A federal judge in Pennsylvania on Tuesday struck down the state’s 1996 law banning gay marriage, continuing the recent spate of judicial rulings that have quickly turned the tide for same-sex couples and consideration of their rights.
"We now join the 12 federal district courts across the country which, when confronted with these inequities in their own states, have concluded that all couples deserve equal dignity in the realm of civil marriage," U.S. District Judge John Jones wrote in his opinion.
The ruling makes Pennsylvania the 19th state in the union to allow gay marriage, but an appeal by Gov. Tom Corbett's office, which has defended the same-sex marriage ban, is expected.

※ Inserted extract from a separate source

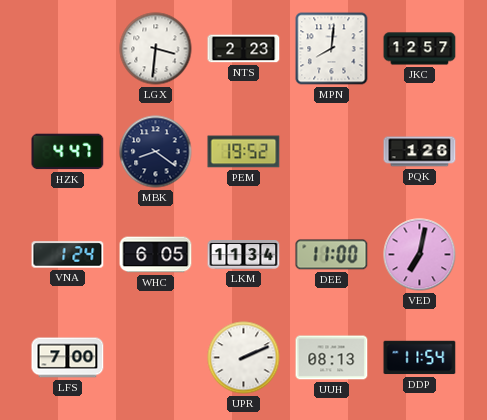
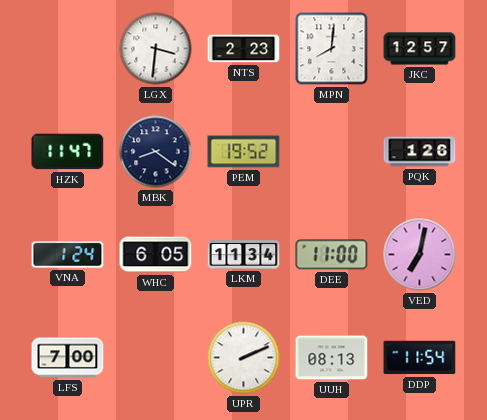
HZK: 4:47 -> 11:47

That appeal would go to the Third U.S. Circuit Court of Appeals.
The plaintiffs in the Pennsylvania case included same-sex couples, their children and others who say the marriage ban deprives them of legal and tax benefits.
The Pennsylvania lawsuit, filed July 9, was the first known challenge to the state law that effectively prohibits same-sex marriage and the recognition of gay marriages from other states.
At least five later challenges have surfaced in state and federal courts since the lawsuit was filed, including one in which a county official is defending his decision to issue 174 marriage licenses to same-sex couples.
Oregon on Monday became the 18th state to recognize same-sex marriage, and jubilant couples began to apply for marriage licenses immediately after U.S. District Judge Michael McShane issued a ruling that invalidated that state's voter-approved same-sex marriage ban.
Also Monday, a federal judge in Utah ordered state officials to recognize more than 1,000 gay marriages that took place in the state in two weeks before the U.S. Supreme Court halted same-sex weddings in the state with an emergency stay.
State marriage bans have been falling around the country since the Supreme Court's Windsor decision last year. The landmark ruling struck down part of the federal Defense of Marriage Act.
There are outstanding legal challenges in nearly every state with bans on gay marriage.